━━ Data supplied ━━
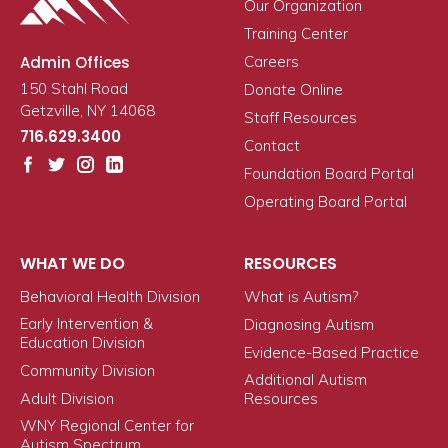
Our Organization
Training Center
Admin Offices
Careers
150 Stahl Road
Donate Online
Getzville, NY 14068
Staff Resources
716.629.3400
Contact
Foundation Board Portal
Operating Board Portal
WHAT WE DO
RESOURCES
Behavioral Health Division
What is Autism?
Early Intervention &
Diagnosing Autism
Education Division
Evidence-Based Practice
Community Division
Additional Autism
Adult Division
Resources
WNY Regional Center for
Autism Spectrum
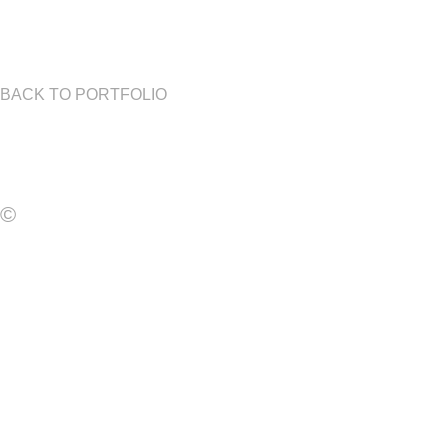
BACK TO PORTFOLIO
©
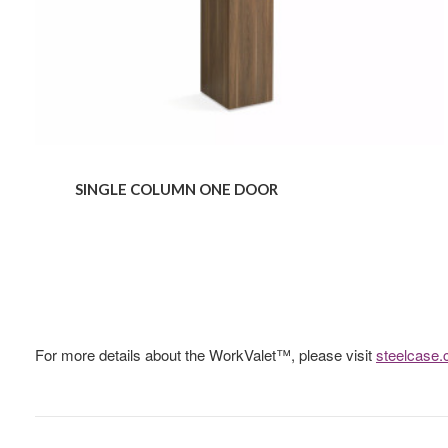
SINGLE COLUMN ONE DOOR
For more details about the WorkValet™, please visit
steelcase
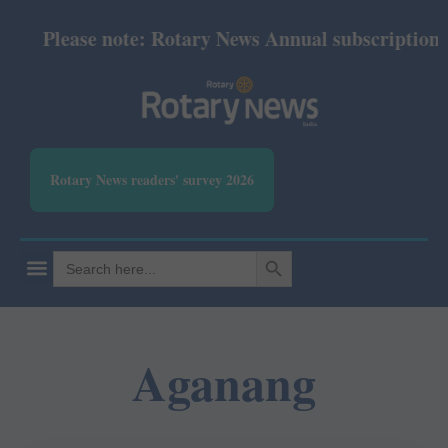
Please note: Rotary News Annual subscription rev
Rotary News readers' survey 2026
SEARCH BUTTON
Search
for:
Aganang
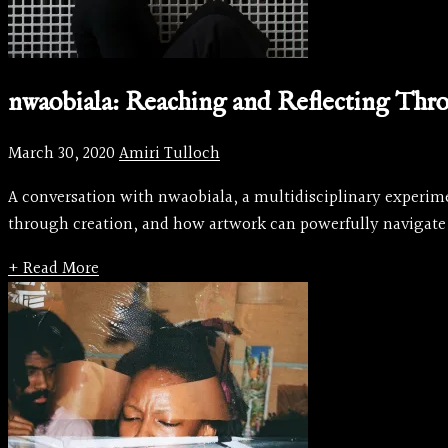
nwaobiala: Reaching and Reflecting Thr
March 30, 2020
Amiri Tulloch
A conversation with nwaobiala, a multidisciplinary experime
through creation, and how artwork can powerfully navigate
+ Read More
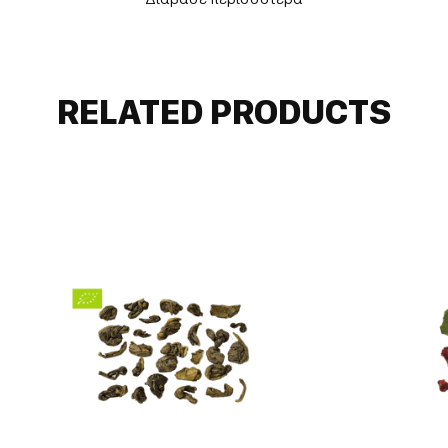
right choice for all those moments when we want to
take a break from everyday life and "immerse" in
flavors and aromas.
RELATED PRODUCTS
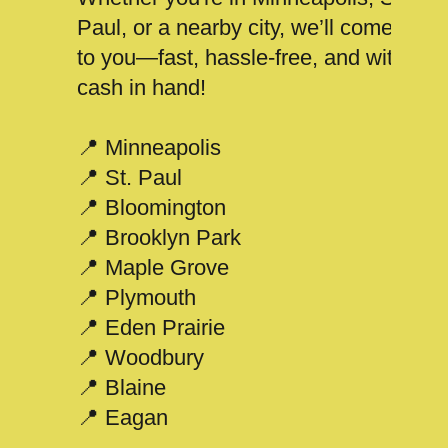
Paul, or a nearby city, we’ll come
to you—fast, hassle-free, and with
cash in hand!
📍 Minneapolis
📍 St. Paul
📍 Bloomington
📍 Brooklyn Park
📍 Maple Grove
📍 Plymouth
📍 Eden Prairie
📍 Woodbury
📍 Blaine
📍 Eagan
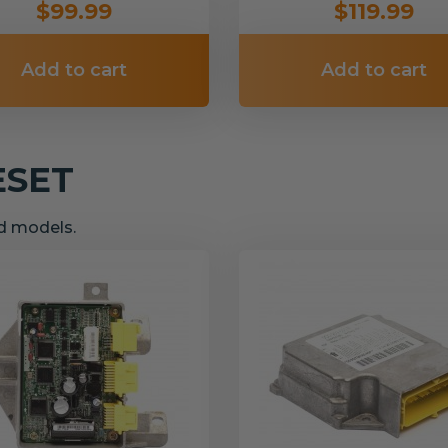
$99.99
$119.99
Add to cart
Add to cart
ESET
nd models.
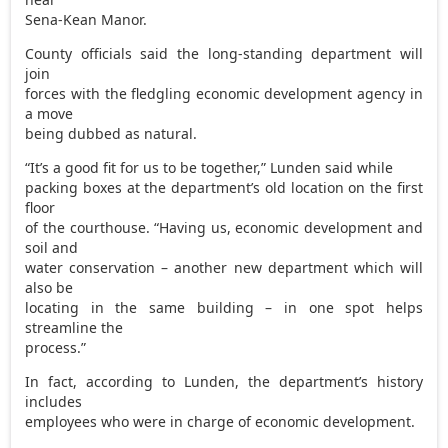
Sena-Kean Manor.
County officials said the long-standing department will
join
forces with the fledgling economic development agency in
a move
being dubbed as natural.
“It’s a good fit for us to be together,” Lunden said while
packing boxes at the department’s old location on the first
floor
of the courthouse. “Having us, economic development and
soil and
water conservation – another new department which will
also be
locating in the same building – in one spot helps
streamline the
process.”
In fact, according to Lunden, the department’s history
includes
employees who were in charge of economic development.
━━━
### Work request
Lines of the listing above that contain the word "development" should all be returned.

### Solution to the exercise
forces with the fledgling economic development agency in
of the courthouse. “Having us, economic development and
employees who were in charge of economic development.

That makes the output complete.